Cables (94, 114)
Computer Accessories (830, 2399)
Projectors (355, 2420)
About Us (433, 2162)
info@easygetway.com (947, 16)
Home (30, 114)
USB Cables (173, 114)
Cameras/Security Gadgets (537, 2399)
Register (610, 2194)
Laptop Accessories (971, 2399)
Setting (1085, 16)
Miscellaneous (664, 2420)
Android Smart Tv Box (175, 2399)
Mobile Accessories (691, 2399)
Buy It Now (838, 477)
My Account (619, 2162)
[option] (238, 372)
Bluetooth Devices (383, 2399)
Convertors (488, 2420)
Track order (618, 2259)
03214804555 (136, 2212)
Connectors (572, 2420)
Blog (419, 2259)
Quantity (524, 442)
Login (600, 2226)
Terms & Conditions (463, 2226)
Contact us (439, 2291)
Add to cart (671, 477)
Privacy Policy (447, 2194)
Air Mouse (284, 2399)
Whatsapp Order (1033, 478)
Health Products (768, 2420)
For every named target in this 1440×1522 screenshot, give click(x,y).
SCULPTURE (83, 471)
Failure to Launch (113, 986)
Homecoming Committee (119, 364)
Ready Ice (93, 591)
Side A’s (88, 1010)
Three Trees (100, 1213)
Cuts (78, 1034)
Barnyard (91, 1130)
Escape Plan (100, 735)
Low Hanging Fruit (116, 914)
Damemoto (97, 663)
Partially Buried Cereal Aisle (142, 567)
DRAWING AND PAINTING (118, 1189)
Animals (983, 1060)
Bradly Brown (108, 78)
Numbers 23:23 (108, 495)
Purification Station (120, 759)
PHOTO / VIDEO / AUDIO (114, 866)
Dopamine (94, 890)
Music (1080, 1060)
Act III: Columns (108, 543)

#####

§ Exercise goal: Word for word, write out all of the data above.

§ Answer area:
Cables (94, 114)
Computer Accessories (830, 2399)
Projectors (355, 2420)
About Us (433, 2162)
info@easygetway.com (947, 16)
Home (30, 114)
USB Cables (173, 114)
Cameras/Security Gadgets (537, 2399)
Register (610, 2194)
Laptop Accessories (971, 2399)
Setting (1085, 16)
Miscellaneous (664, 2420)
Android Smart Tv Box (175, 2399)
Mobile Accessories (691, 2399)
Buy It Now (838, 477)
My Account (619, 2162)
[option] (238, 372)
Bluetooth Devices (383, 2399)
Convertors (488, 2420)
Track order (618, 2259)
03214804555 (136, 2212)
Connectors (572, 2420)
Blog (419, 2259)
Quantity (524, 442)
Login (600, 2226)
Terms & Conditions (463, 2226)
Contact us (439, 2291)
Add to cart (671, 477)
Privacy Policy (447, 2194)
Air Mouse (284, 2399)
Whatsapp Order (1033, 478)
Health Products (768, 2420)
For every named target in this 1440×1522 screenshot, give click(x,y).
SCULPTURE (83, 471)
Failure to Launch (113, 986)
Homecoming Committee (119, 364)
Ready Ice (93, 591)
Side A’s (88, 1010)
Three Trees (100, 1213)
Cuts (78, 1034)
Barnyard (91, 1130)
Escape Plan (100, 735)
Low Hanging Fruit (116, 914)
Damemoto (97, 663)
Partially Buried Cereal Aisle (142, 567)
DRAWING AND PAINTING (118, 1189)
Animals (983, 1060)
Bradly Brown (108, 78)
Numbers 23:23 (108, 495)
Purification Station (120, 759)
PHOTO / VIDEO / AUDIO (114, 866)
Dopamine (94, 890)
Music (1080, 1060)
Act III: Columns (108, 543)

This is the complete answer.